◆ Exercise objective ◆
Where the line with "do iračke granice." appears below, start writing out lines exactly, and finish with the line with "Turska sve prekogranične", which is included; write out nothing else.

◆ Input data ◆
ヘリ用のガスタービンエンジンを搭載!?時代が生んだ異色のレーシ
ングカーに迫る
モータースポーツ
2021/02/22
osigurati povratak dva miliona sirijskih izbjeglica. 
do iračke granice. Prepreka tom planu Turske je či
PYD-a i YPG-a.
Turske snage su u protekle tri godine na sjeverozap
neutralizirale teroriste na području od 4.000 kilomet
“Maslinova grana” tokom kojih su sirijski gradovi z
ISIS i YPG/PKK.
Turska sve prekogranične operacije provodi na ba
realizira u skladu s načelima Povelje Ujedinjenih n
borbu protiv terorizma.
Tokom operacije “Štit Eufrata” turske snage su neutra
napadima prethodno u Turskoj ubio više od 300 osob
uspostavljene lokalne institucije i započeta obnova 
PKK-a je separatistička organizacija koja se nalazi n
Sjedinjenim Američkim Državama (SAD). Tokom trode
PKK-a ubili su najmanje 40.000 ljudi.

==

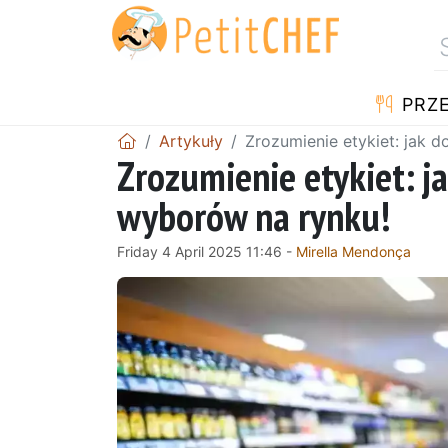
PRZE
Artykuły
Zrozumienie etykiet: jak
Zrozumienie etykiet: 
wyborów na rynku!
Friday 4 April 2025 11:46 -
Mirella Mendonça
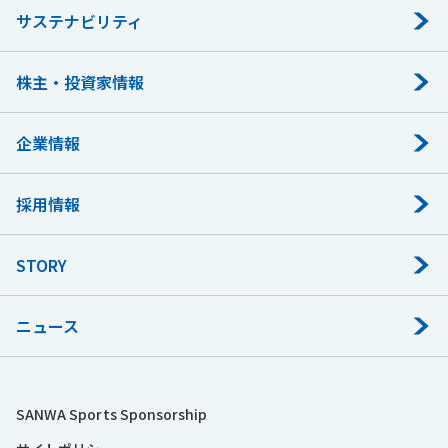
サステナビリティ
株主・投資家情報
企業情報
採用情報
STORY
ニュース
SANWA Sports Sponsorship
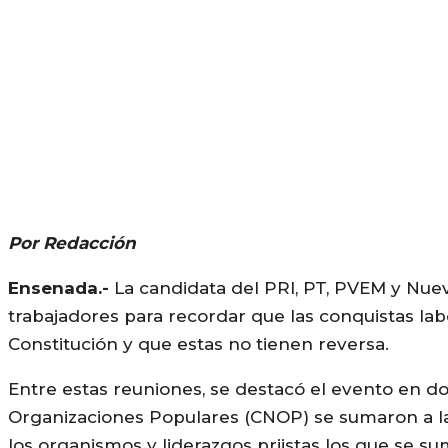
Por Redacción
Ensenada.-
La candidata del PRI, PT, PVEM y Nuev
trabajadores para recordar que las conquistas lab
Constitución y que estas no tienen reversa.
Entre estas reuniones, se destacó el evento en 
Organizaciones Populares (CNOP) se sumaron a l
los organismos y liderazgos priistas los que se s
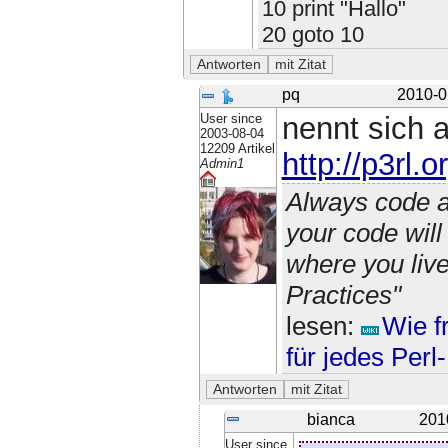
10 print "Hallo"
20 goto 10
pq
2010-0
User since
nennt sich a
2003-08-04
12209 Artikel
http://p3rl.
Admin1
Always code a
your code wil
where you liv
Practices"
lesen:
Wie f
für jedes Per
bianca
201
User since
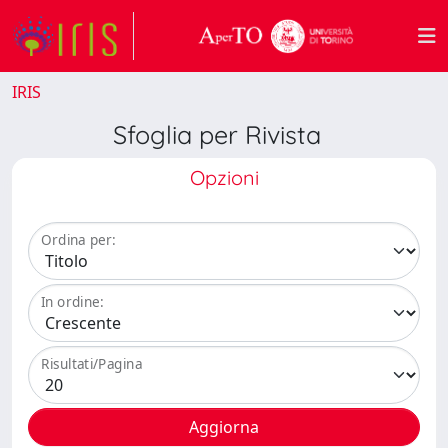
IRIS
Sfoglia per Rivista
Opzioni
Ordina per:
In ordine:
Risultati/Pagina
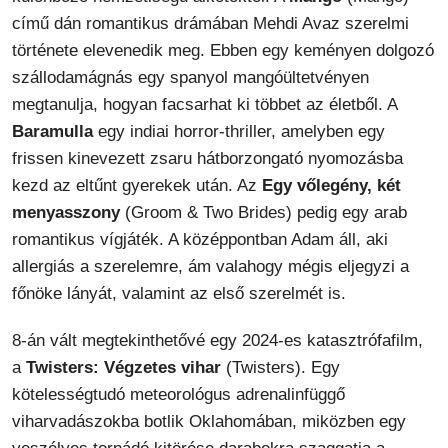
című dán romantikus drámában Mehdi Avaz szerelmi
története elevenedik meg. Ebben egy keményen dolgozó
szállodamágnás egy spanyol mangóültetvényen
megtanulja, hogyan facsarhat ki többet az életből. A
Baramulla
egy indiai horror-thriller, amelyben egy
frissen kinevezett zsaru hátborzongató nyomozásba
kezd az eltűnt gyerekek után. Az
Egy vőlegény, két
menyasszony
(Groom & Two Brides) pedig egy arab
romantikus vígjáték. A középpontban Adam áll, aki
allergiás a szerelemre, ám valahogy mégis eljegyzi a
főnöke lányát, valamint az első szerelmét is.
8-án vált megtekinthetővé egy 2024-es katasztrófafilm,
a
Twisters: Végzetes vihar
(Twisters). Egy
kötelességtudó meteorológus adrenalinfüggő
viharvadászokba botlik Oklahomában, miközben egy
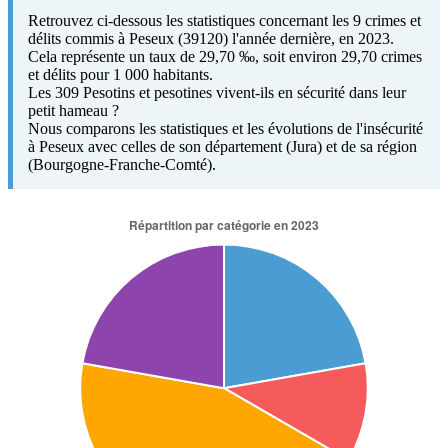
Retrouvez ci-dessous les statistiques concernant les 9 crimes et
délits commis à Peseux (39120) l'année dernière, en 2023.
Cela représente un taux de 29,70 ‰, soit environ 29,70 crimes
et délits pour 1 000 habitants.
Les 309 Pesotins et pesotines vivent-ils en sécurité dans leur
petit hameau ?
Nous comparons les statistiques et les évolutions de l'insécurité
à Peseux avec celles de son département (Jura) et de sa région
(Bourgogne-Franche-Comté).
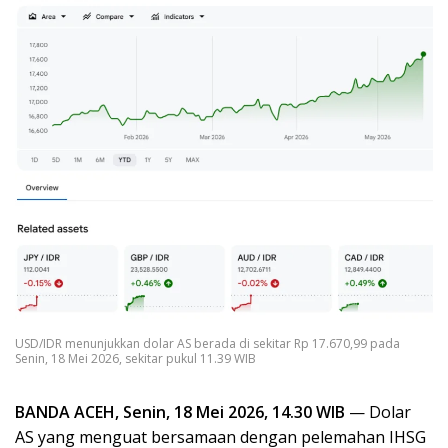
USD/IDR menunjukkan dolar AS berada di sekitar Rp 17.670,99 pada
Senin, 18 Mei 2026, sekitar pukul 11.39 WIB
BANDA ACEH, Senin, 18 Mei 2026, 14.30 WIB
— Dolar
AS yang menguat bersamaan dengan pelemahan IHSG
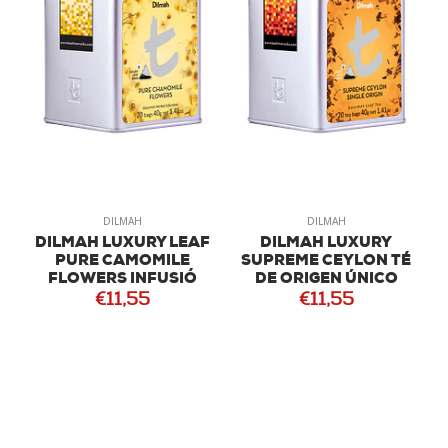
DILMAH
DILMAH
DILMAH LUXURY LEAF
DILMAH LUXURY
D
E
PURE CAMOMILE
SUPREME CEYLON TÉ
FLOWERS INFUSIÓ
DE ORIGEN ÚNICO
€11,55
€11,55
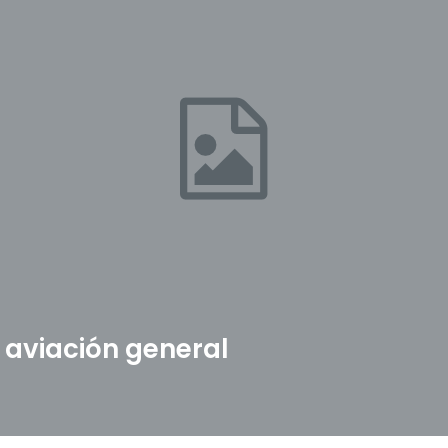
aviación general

◆ Exercise answer ◆
do iračke granice. Prepreka tom planu Turske je či
PYD-a i YPG-a.
Turske snage su u protekle tri godine na sjeverozap
neutralizirale teroriste na području od 4.000 kilomet
“Maslinova grana” tokom kojih su sirijski gradovi z
ISIS i YPG/PKK.
Turska sve prekogranične operacije provodi na ba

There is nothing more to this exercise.